**SOURCE INFORMATION:**
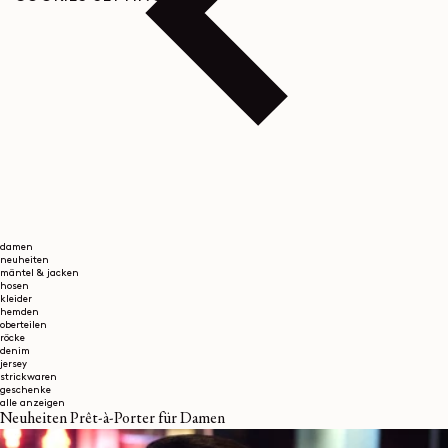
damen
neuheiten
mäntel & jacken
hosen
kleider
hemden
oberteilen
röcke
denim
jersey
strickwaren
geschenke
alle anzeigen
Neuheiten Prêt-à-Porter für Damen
* * *
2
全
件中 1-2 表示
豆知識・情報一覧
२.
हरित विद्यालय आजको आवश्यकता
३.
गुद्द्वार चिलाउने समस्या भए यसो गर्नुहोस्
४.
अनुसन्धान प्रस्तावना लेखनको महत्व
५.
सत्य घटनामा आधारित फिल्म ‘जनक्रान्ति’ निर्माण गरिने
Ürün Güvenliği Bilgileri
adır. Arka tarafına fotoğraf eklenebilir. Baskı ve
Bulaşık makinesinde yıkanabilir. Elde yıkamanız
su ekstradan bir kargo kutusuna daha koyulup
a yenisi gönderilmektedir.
==
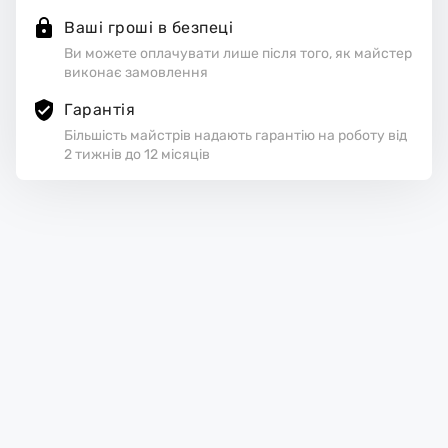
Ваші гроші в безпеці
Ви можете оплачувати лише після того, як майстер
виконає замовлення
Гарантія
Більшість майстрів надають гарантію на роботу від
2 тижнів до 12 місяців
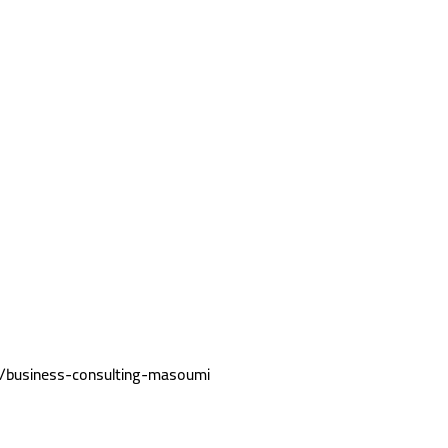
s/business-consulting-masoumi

**PROBLEM DETAILS:**
Respond with the exact lines above running from the one containing "2 тижнів до 12 місяців" to the one containing "s/business-consulting-masoumi", both ends kept and no pictures included.

**ANSWER FOR THIS EXERCISE:**
2 тижнів до 12 місяців
s/business-consulting-masoumi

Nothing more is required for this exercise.